Trends are changing
I have just spent a very pleasant, if somewhat hectic, weekend at an international orchid show at the Three Counties show ground at Malvern helping my other half out on his sales stand. It is always nice to meet up with other growers and exhibitors from around the country and abroad. The range of plants on display was quite spectacular with plenty of choice for the general public as well as the enthusiasts looking for an unusual orchid species to add to their collections.
This year I was particularly aware of the requests for orchids as house plants moving away from the popular Phalaenopsis (“Moth orchids”).
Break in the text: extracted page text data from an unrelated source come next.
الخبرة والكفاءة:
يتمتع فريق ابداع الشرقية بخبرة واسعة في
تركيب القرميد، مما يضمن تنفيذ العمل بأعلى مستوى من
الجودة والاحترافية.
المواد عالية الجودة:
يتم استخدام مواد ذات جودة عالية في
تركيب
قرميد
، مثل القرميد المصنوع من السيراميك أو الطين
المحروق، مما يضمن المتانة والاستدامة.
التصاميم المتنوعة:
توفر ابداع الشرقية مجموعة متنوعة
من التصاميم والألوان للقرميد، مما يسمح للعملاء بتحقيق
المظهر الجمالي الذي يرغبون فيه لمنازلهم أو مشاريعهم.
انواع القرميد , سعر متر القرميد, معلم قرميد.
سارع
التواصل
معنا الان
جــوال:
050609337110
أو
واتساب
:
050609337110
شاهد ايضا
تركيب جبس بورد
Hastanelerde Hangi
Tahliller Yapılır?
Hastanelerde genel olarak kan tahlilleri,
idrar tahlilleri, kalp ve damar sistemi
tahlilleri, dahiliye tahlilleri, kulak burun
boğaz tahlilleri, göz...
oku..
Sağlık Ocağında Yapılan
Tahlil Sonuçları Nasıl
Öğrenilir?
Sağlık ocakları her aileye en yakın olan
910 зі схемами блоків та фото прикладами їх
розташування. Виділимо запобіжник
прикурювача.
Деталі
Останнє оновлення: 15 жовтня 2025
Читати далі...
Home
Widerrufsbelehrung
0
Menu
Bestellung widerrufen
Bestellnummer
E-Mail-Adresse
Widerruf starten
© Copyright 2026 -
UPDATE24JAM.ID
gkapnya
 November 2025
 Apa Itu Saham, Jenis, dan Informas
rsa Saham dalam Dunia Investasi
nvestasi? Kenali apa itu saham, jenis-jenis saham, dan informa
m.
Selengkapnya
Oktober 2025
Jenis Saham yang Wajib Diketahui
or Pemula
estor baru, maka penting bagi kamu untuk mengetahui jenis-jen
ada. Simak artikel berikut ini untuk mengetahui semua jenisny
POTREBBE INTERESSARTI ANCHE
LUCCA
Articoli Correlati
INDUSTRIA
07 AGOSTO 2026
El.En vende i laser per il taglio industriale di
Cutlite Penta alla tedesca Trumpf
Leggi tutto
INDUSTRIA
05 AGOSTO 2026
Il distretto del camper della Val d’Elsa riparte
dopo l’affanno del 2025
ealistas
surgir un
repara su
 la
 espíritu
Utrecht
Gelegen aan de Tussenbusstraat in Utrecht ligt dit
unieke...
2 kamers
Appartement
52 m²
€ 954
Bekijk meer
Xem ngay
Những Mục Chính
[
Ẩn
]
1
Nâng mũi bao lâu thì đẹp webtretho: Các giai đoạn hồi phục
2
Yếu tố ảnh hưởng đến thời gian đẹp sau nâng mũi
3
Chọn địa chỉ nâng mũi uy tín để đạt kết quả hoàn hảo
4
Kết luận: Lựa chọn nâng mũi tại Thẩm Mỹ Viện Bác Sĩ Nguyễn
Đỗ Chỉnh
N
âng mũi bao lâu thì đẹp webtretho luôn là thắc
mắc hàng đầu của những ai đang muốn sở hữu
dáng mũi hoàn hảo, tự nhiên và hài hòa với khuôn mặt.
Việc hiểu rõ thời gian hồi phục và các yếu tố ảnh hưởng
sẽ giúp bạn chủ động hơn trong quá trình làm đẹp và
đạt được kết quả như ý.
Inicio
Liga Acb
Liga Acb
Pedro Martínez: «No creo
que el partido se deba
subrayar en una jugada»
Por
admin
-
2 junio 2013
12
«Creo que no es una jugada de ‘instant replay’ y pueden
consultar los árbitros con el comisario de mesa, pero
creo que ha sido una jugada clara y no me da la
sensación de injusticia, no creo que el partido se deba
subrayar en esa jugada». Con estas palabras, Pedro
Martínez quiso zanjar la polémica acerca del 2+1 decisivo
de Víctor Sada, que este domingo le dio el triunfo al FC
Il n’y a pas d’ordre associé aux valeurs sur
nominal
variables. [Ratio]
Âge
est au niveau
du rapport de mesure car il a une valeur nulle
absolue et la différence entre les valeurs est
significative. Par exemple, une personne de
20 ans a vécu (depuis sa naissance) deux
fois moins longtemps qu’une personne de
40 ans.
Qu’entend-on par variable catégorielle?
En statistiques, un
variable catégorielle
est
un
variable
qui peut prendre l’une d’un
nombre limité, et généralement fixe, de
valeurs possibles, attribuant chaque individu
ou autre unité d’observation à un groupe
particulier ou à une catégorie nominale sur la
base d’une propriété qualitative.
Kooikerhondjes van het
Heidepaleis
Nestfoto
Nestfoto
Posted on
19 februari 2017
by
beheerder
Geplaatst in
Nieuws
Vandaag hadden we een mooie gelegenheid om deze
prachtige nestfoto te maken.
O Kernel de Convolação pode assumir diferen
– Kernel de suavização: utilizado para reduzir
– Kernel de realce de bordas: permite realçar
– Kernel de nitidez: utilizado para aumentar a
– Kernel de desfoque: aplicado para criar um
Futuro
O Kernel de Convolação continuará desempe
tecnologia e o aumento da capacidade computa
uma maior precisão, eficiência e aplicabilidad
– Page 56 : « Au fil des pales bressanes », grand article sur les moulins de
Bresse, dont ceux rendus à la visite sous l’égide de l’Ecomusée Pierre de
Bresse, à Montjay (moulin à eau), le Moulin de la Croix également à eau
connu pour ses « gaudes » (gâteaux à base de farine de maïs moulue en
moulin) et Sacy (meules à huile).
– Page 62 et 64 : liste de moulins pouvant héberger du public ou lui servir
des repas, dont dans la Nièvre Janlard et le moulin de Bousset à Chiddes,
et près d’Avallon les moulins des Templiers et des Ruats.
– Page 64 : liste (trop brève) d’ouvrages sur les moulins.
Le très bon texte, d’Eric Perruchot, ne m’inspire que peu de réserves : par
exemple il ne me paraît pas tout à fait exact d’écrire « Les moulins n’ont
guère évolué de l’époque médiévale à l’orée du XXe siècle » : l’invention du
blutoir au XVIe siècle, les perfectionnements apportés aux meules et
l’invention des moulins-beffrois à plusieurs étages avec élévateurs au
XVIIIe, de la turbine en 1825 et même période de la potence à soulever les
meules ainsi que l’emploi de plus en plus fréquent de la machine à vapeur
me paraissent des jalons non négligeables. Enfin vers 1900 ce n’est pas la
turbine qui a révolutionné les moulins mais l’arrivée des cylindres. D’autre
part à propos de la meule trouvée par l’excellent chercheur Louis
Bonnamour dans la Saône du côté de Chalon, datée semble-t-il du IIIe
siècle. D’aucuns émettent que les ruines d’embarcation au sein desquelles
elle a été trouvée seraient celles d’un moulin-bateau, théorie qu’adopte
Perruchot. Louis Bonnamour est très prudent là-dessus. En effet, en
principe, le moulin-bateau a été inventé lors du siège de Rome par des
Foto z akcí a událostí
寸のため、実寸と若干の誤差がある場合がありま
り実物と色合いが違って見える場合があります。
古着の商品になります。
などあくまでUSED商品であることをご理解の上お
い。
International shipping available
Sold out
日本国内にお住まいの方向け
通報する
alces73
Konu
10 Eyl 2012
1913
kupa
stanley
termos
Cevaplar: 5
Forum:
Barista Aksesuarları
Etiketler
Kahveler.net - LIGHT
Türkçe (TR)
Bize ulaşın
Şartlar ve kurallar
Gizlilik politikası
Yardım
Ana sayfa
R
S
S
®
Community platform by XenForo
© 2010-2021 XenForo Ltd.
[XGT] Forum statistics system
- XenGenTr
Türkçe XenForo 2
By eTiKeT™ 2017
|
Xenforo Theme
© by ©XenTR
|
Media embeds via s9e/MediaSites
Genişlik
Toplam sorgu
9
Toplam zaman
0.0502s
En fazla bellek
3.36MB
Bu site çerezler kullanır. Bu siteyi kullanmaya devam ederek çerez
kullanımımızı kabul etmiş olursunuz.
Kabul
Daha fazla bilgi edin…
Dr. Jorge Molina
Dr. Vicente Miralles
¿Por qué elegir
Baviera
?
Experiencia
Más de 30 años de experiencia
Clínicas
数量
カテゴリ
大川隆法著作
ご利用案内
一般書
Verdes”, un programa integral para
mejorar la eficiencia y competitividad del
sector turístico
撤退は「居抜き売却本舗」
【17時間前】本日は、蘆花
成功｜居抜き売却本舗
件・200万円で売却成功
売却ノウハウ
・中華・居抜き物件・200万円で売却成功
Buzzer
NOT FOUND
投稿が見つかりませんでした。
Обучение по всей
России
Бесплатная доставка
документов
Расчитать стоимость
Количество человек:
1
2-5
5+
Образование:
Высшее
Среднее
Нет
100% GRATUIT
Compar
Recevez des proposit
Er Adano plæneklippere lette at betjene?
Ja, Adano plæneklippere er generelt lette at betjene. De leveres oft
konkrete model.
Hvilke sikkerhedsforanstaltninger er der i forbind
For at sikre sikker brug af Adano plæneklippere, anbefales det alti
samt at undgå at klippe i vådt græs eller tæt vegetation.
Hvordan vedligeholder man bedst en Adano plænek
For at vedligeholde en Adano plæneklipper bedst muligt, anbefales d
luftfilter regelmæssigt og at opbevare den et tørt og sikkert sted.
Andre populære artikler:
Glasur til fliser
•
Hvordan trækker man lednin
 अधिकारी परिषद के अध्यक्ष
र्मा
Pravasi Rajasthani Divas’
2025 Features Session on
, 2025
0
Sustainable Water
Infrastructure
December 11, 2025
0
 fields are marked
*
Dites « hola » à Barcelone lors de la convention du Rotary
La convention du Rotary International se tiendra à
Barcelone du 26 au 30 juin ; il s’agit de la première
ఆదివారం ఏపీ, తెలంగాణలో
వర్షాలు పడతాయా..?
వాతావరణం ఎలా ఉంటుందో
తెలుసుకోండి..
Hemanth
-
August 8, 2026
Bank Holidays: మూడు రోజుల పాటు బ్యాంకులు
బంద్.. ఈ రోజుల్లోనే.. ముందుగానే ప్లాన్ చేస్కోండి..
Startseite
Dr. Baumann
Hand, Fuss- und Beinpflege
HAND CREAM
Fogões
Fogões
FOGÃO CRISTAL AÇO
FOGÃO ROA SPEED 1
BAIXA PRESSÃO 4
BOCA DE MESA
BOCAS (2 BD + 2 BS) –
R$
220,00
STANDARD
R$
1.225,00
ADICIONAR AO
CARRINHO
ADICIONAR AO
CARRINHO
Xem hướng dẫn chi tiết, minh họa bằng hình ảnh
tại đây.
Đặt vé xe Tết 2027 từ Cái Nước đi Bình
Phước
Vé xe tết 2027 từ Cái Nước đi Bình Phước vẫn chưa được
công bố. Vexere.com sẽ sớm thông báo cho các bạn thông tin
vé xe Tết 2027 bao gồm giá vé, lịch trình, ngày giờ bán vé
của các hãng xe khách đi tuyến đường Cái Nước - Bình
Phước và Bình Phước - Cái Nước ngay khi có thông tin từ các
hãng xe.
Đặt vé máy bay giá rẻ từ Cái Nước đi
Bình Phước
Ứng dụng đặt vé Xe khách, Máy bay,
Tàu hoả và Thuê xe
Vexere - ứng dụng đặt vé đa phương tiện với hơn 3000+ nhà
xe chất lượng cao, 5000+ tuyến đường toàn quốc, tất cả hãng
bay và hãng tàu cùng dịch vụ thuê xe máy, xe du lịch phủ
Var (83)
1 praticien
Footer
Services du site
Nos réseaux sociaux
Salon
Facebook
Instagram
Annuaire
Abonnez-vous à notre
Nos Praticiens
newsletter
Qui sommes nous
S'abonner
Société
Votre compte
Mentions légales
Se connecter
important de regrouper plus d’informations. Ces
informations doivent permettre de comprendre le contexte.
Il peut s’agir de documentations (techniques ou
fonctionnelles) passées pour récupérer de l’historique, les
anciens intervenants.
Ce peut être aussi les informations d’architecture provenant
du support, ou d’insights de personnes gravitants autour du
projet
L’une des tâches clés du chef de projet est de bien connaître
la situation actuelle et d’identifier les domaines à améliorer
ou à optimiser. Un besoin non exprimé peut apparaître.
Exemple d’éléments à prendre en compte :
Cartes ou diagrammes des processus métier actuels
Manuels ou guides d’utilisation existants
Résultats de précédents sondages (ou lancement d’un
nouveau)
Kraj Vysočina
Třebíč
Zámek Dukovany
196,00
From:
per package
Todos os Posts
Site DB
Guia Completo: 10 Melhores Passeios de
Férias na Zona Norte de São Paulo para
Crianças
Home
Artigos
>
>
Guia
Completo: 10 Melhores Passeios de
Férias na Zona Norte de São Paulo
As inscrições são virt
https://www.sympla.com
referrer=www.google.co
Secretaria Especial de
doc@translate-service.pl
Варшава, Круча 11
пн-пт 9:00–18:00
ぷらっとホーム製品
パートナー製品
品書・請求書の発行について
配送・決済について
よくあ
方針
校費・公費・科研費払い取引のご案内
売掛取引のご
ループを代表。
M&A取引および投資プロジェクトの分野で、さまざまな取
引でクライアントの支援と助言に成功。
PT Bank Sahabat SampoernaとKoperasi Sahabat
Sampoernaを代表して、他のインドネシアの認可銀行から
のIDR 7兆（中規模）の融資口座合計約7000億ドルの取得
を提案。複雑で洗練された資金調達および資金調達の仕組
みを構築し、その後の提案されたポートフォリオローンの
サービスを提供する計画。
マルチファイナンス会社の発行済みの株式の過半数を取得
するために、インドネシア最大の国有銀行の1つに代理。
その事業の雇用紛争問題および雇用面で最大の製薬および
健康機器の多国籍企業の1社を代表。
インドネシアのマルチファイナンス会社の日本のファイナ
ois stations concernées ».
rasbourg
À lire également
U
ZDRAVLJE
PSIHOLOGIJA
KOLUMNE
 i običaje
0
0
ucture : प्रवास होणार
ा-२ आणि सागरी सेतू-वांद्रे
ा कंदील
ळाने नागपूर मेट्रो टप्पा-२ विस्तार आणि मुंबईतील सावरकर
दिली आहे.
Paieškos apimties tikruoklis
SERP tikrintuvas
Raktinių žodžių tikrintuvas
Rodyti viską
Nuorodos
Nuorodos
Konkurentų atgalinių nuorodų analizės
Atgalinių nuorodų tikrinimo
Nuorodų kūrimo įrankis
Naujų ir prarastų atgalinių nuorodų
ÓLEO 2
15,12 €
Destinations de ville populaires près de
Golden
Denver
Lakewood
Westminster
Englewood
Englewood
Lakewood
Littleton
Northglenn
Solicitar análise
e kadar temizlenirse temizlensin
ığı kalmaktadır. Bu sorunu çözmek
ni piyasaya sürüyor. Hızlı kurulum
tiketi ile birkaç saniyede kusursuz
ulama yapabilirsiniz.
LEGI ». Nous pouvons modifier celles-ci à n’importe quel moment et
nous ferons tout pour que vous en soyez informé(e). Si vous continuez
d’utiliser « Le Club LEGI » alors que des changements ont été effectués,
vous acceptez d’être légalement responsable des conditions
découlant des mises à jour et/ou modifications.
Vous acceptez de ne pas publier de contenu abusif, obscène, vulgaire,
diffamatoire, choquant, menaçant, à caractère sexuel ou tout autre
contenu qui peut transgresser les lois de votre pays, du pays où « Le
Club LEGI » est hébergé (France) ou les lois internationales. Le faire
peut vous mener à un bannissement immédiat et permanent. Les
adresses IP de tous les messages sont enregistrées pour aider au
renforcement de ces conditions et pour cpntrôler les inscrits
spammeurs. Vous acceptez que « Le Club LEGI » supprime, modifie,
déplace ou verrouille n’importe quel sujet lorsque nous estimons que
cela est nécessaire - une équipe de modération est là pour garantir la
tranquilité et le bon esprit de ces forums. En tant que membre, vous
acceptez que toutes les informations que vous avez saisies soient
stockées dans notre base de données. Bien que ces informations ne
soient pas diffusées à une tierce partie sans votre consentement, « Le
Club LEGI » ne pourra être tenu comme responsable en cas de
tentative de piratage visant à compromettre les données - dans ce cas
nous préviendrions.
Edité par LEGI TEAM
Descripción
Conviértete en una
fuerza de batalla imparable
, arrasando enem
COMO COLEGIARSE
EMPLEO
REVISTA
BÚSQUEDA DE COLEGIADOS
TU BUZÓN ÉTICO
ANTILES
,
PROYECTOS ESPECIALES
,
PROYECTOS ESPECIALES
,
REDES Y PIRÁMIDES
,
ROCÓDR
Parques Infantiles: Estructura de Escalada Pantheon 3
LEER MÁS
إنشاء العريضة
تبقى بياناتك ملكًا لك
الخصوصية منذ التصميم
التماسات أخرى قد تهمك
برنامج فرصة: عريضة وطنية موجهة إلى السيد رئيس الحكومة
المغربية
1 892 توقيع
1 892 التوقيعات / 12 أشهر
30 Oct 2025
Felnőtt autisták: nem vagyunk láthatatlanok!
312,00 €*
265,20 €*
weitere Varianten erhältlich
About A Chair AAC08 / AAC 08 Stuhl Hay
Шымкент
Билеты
Most of the people I spoke to over the weekend had begun their interest in orchids receiving or buying a moth orchid and were now keen to try something different.
A natural progression from moth orchids are the Odontoglossum-type hybrids, a bit of a mouthful I know, but luckily this group of orchids is more commonly known as Cambrias. I stress that this is a loose description as many different varieties fall into this category but they are a group of orchids that most people will get on with as the growing requirements are similar to moth orchids.
If you have a space on a windowsill, avoiding south-facing in summer, the range of this group of orchids can offer plenty of choice in both colour and form. Flower size within this group is also quite diverse, from masses of tiny blooms on arching stems to larger ones on upright stems. As an added bonus many orchids within this category are scented. What more could anyone wish for in an orchid.
If you too are ready to try something different this group of orchids may be just the answer.